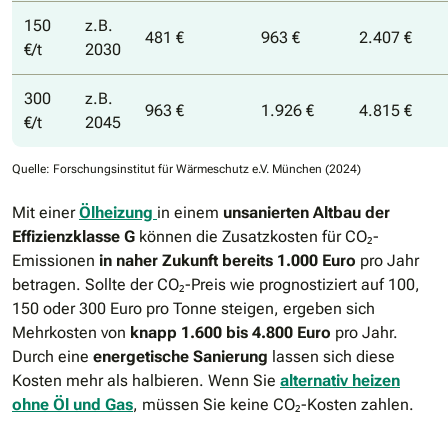
150
z.B.
481 €
963 €
2.407 €
€/t
2030
300
z.B.
963 €
1.926 €
4.815 €
€/t
2045
Quelle: Forschungsinstitut für Wärmeschutz e.V. München (2024)
Mit einer
Ölheizung
in einem
unsanierten Altbau der
Effizienzklasse G
können die Zusatzkosten für CO₂-
Emissionen
in naher Zukunft bereits 1.000 Euro
pro Jahr
betragen. Sollte der CO₂-Preis wie prognostiziert auf 100,
150 oder 300 Euro pro Tonne steigen, ergeben sich
Mehrkosten von
knapp 1.600 bis 4.800 Euro
pro Jahr.
Durch eine
energetische Sanierung
lassen sich diese
Kosten mehr als halbieren. Wenn Sie
alternativ heizen
ohne Öl und Gas
, müssen Sie keine CO₂-Kosten zahlen.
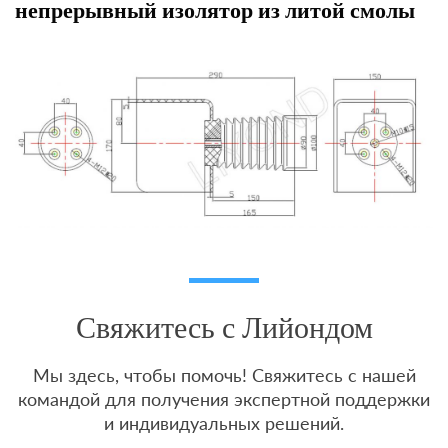
непрерывный изолятор из литой смолы
Свяжитесь с Лийондом
Мы здесь, чтобы помочь! Свяжитесь с нашей
командой для получения экспертной поддержки
и индивидуальных решений.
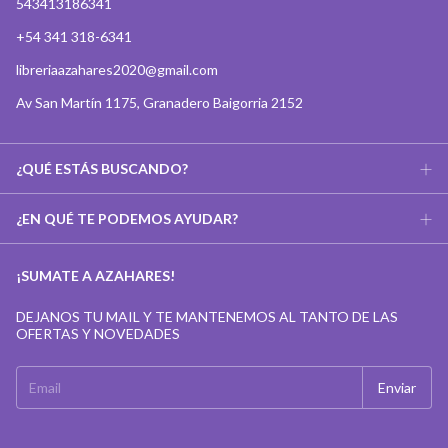
543413186341
+54 341 318-6341
libreriaazahares2020@gmail.com
Av San Martín 1175, Granadero Baigorria 2152
¿QUÉ ESTÁS BUSCANDO?
¿EN QUÉ TE PODEMOS AYUDAR?
¡SUMATE A AZAHARES!
DEJANOS TU MAIL Y TE MANTENEMOS AL TANTO DE LAS
OFERTAS Y NOVEDADES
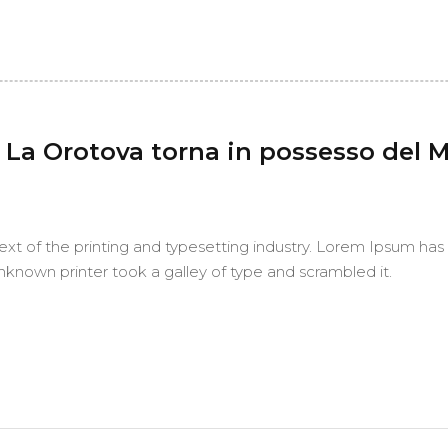
 La Orotova torna in possesso del 
t of the printing and typesetting industry. Lorem Ipsum has
nknown printer took a galley of type and scrambled it.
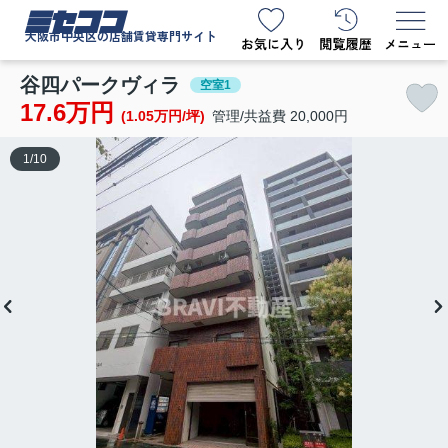
ミセココ
大阪市中央区の店舗賃貸専門サイト
谷四パークヴィラ
空室1
17.6万円
(1.05万円/坪)
管理/共益費 20,000円
1
/
10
● ● ● ●
== Prompt ==
Find the line that contains "Mehrkosten von", then write out that line and each one after it, exactly and with nothing else, through the end of the entries above, without the pictures.

== Solution for this problem ==
Mehrkosten von
knapp 1.600 bis 4.800 Euro
pro Jahr.
Durch eine
energetische Sanierung
lassen sich diese
Kosten mehr als halbieren. Wenn Sie
alternativ heizen
ohne Öl und Gas
, müssen Sie keine CO₂-Kosten zahlen.
непрерывный изолятор из литой смолы
Свяжитесь с Лийондом
Мы здесь, чтобы помочь! Свяжитесь с нашей
командой для получения экспертной поддержки
и индивидуальных решений.
543413186341
+54 341 318-6341
libreriaazahares2020@gmail.com
Av San Martín 1175, Granadero Baigorria 2152
¿QUÉ ESTÁS BUSCANDO?
¿EN QUÉ TE PODEMOS AYUDAR?
¡SUMATE A AZAHARES!
DEJANOS TU MAIL Y TE MANTENEMOS AL TANTO DE LAS
OFERTAS Y NOVEDADES
 La Orotova torna in possesso del 
t of the printing and typesetting industry. Lorem Ipsum has
nknown printer took a galley of type and scrambled it.
ミセココ
大阪市中央区の店舗賃貸専門サイト
谷四パークヴィラ
空室1
17.6万円
(1.05万円/坪)
管理/共益費 20,000円
1
/
10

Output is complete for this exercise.